**EXERCISE BRIEF:** Extract the line that contains "se—add them to" and every line after it to the end of the records below, exactly as written and nothing else.

**MATERIAL PROVIDED:**

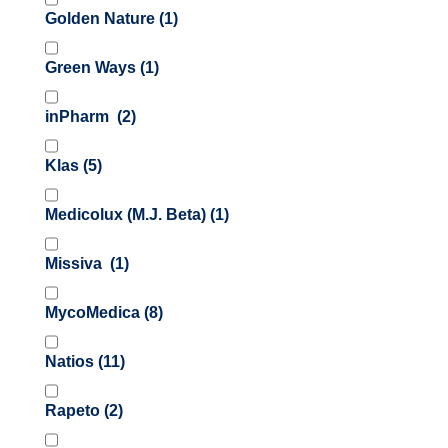
Golden Nature
(1)
Green Ways
(1)
inPharm
(2)
Klas
(5)
Medicolux (M.J. Beta)
(1)
Missiva
(1)
MycoMedica
(8)
Natios
(11)
Rapeto
(2)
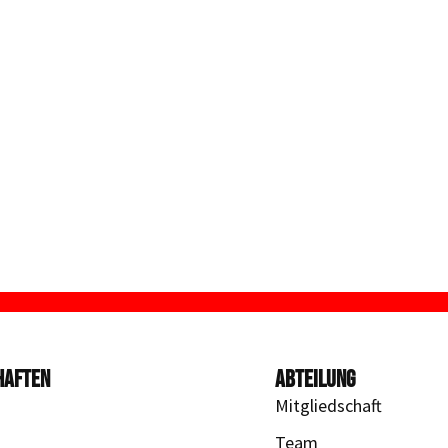
HAFTEN
ABTEILUNG
Mitgliedschaft
Team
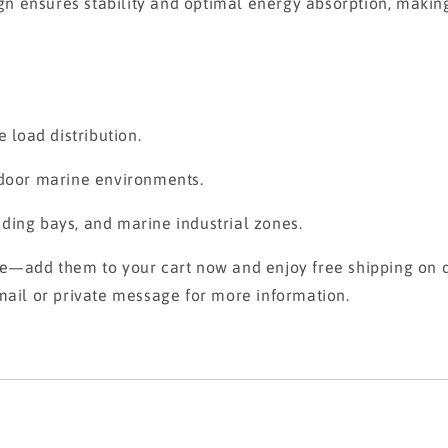
ensures stability and optimal energy absorption, making i
 load distribution.
tdoor marine environments.
oading bays, and marine industrial zones.
se—add them to your cart now and enjoy free shipping on q
mail or private message for more information.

**EXERCISE OUTPUT:**
se—add them to your cart now and enjoy free shipping on q
mail or private message for more information.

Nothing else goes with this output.